The second movement of Bruckner’s seventh symphony climaxes in a famous cymbal crash; legend has it that Bruckner added the symbolic note on hearing of Wagner’s death.

This is the only cymbal note in the whole symphony, so the player has plenty of time to worry about it.

“This note becomes the occasion of indescribable anguish to almost every cymbal player responsible for its delivery,” noted Jens Rossel of Denmark’s Århus Symphony. “It must come at precisely the right instant, or it simply ruins everything. A few minutes before, you always see the fellow begin to turn in his chair, start to rub his hands and wipe his palms on his trousers. When he stands up he plants his feet, just so, like a baseball catcher bracing himself for a fast pitch. The moment comes and the cymbals crash. It’s a matter of just a few milliseconds, but what it represents to the music is either life or death.”

But maybe that’s the essence of the job. Someone once asked Sir Malcolm Sargent, “What do you have to know to play the cymbals?” He said, “Nothing — just when.”

(Frank R. Wilson, “Music and the Neurology of Time,” Music Educators Journal 77:5, January 1991.)

Fore-Edge Paintings

Some of your old books may contain hidden artworks: Beginning in the 17th century, a book’s binder would sometimes paint a watercolor scene on the edge of the book’s page stack.
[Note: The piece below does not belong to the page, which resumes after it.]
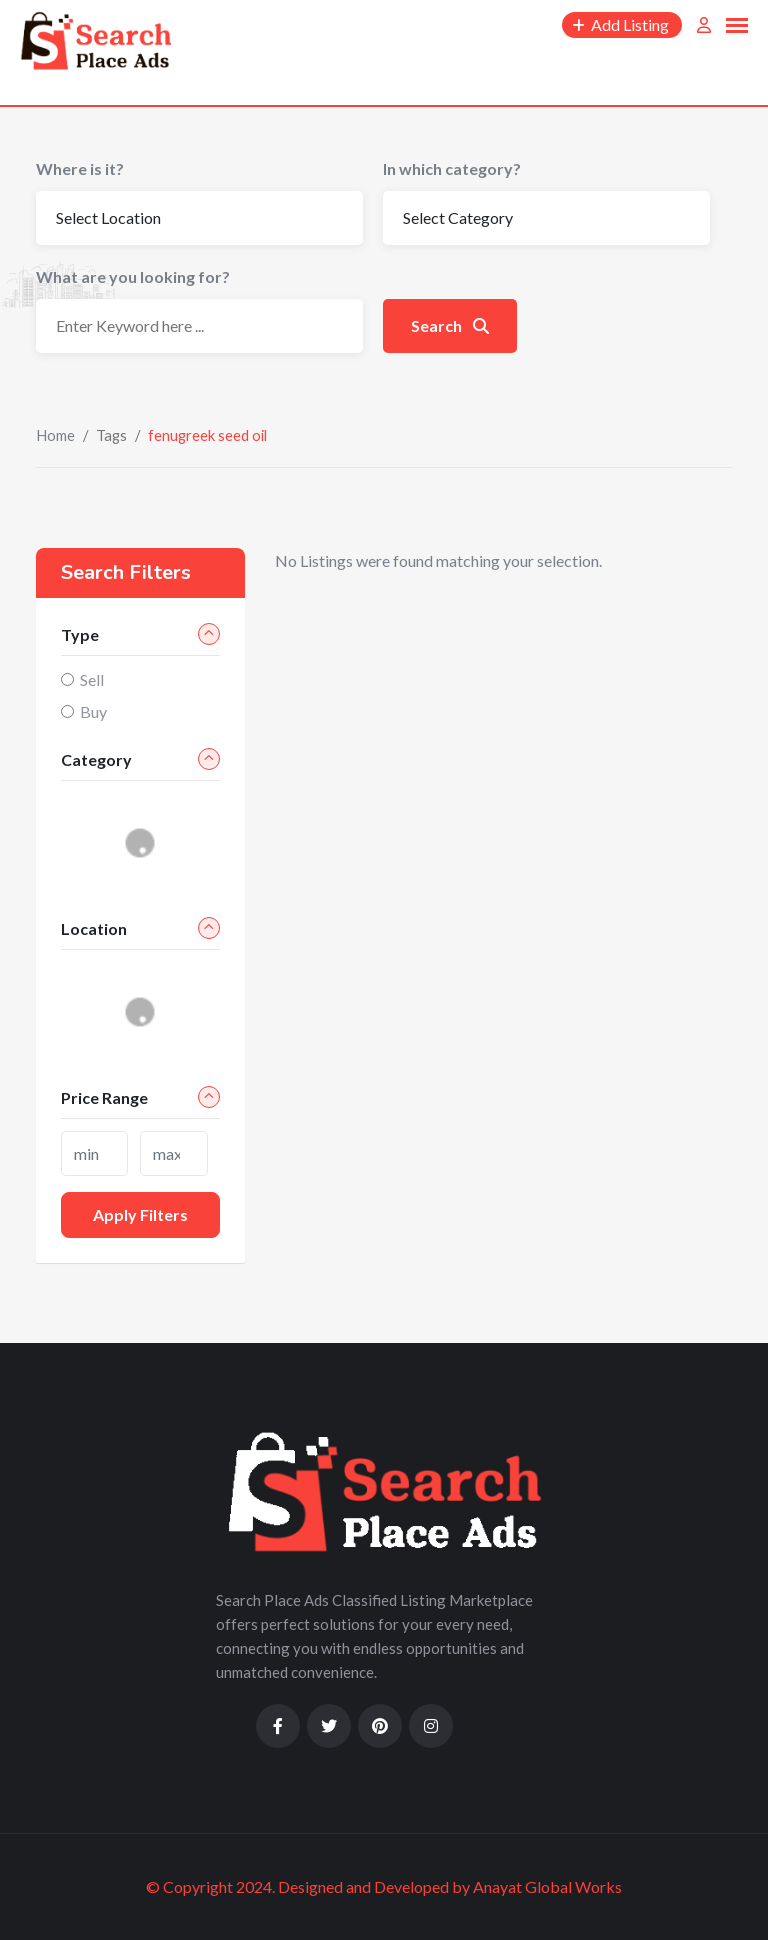 Image resolution: width=768 pixels, height=1940 pixels. I want to click on In which category?, so click(452, 168).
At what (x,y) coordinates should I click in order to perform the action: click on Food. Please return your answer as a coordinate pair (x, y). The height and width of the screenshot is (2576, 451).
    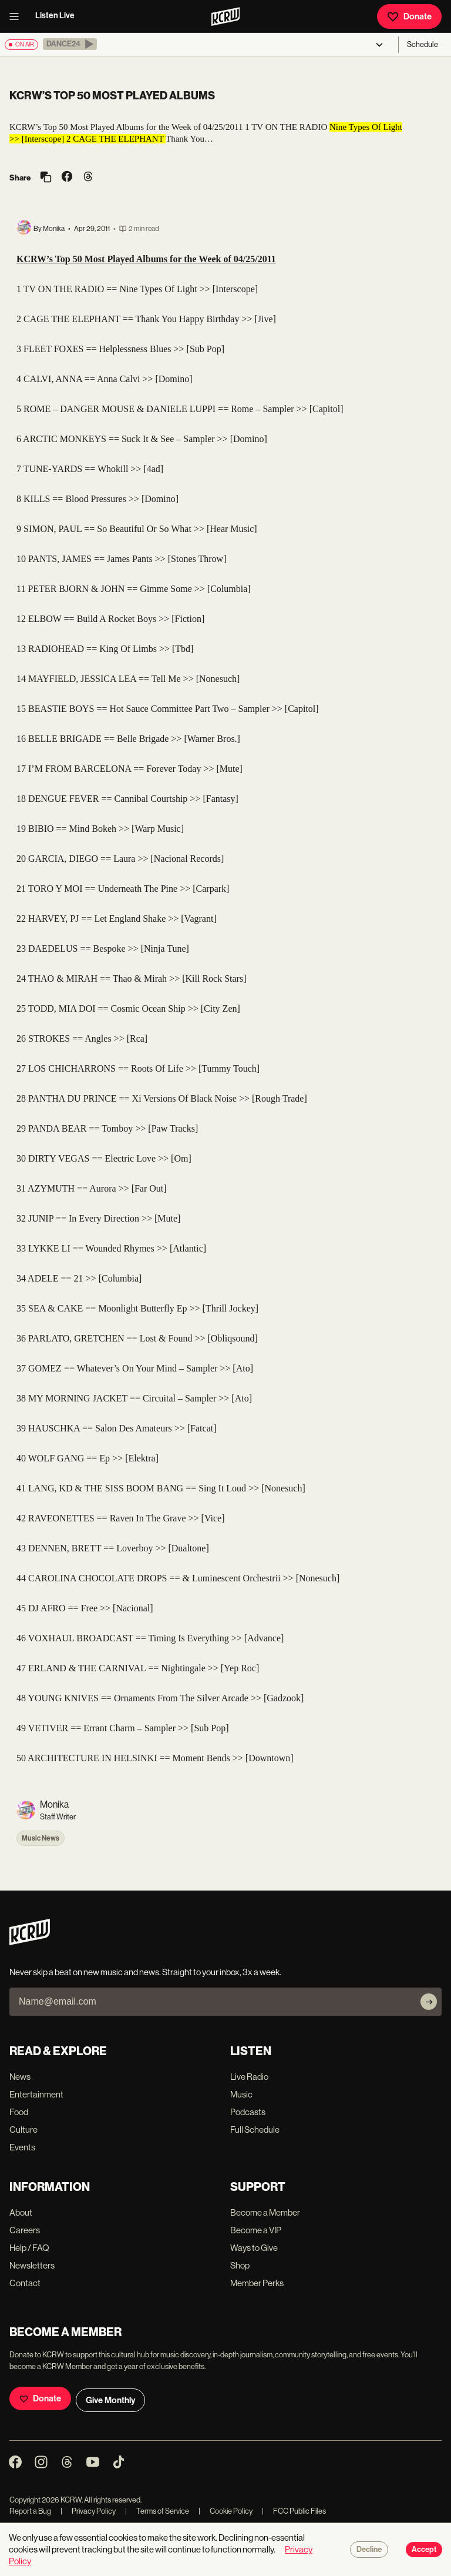     Looking at the image, I should click on (18, 2112).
If the pages were then gilded, the image might remain hidden for years until the pages were fanned.

Sometimes two different images are hidden in the same book, revealed successively when the pages are fanned “up” and “down.” In rare cases paintings are hidden not just on the book’s fore edge but on the top and bottom as well, offering a panoramic view of the painting’s subject.

Nothing Doing

John Cage’s 4’33” is commonly described as “four and a half minutes of silence,” but in fact it’s the opposite — Cage hoped to lead the audience to hear the ambient sounds of the concert hall as music, to accept as art sounds that they wouldn’t normally consider in that way.
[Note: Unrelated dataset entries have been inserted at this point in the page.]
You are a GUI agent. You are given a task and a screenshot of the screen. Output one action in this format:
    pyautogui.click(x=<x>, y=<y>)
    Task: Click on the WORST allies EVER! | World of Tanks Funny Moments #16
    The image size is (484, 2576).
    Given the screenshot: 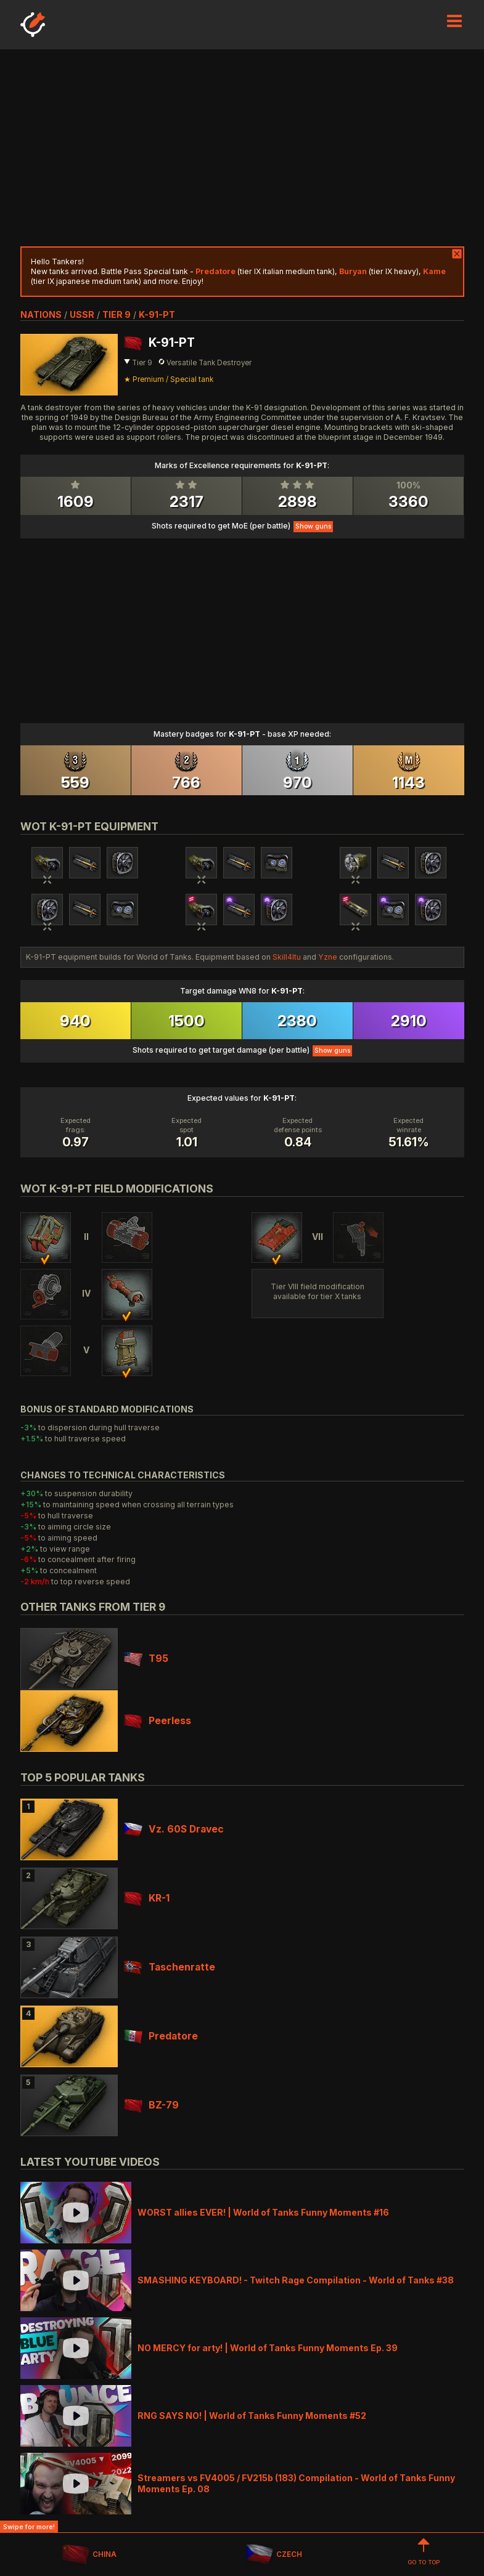 What is the action you would take?
    pyautogui.click(x=263, y=2212)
“What they thought was silence, because they didn’t know how to listen, was full of accidental sounds,” he said of the piece’s 1952 premiere. “You could hear the wind stirring outside during the first movement. During the second, raindrops began pattering on the roof, and during the third the people themselves made all kinds of interesting sounds as they talked or walked out.”
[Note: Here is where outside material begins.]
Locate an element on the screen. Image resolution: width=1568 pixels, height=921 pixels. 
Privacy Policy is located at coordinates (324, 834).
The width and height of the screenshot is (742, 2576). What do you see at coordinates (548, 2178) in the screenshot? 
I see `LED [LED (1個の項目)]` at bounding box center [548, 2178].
In a broad sense 4’33” was Cage’s most significant work, but the notion of a dedicated piece of art with no substance does introduce some perplexing puzzles. The work debuted as a piano piece with a specified length, but Cage later said that “the work may be performed by any instrumentalist or combination of instrumentalists and last any length of time,” and indeed he produced varying scores in different notations. Can all of these be said to be the same piece?

The “In Futurum” movement for solo piano from Czech composer Erwin Schulhoff’s 1919 Fünf Pittoresken consists entirely of rests, but directs the performer to play “the entire song with as much expression and feeling as you like, always, right to the end!” (French pianist Philippe Bianconi wondered, “Should I just sit there?”) And Alphonse Allais’s 1897 Funeral March for the Obsequies of a Deaf Man, below, consists of 24 blank measures. Could an unwitting audience member distinguish either of these from Cage’s work?

A puzzle by philosopher Patricia Werhane of Loyola University of Chicago: Suppose that a pianist were engaged to perform 4’33” but had to withdraw at the last moment, and in desperation the stage manager sat in his place. Would this be a performance of Cage’s work? Would it be a musical performance?

Now more than 60 years old, Cage’s idea may still be too novel for a wide public. When BBC Radio 3 broadcast the first U.K. orchestral performance of 4’33” in 2004, the network had to turn off an emergency backup system that would have interpreted the silence as dead air — and begun playing music.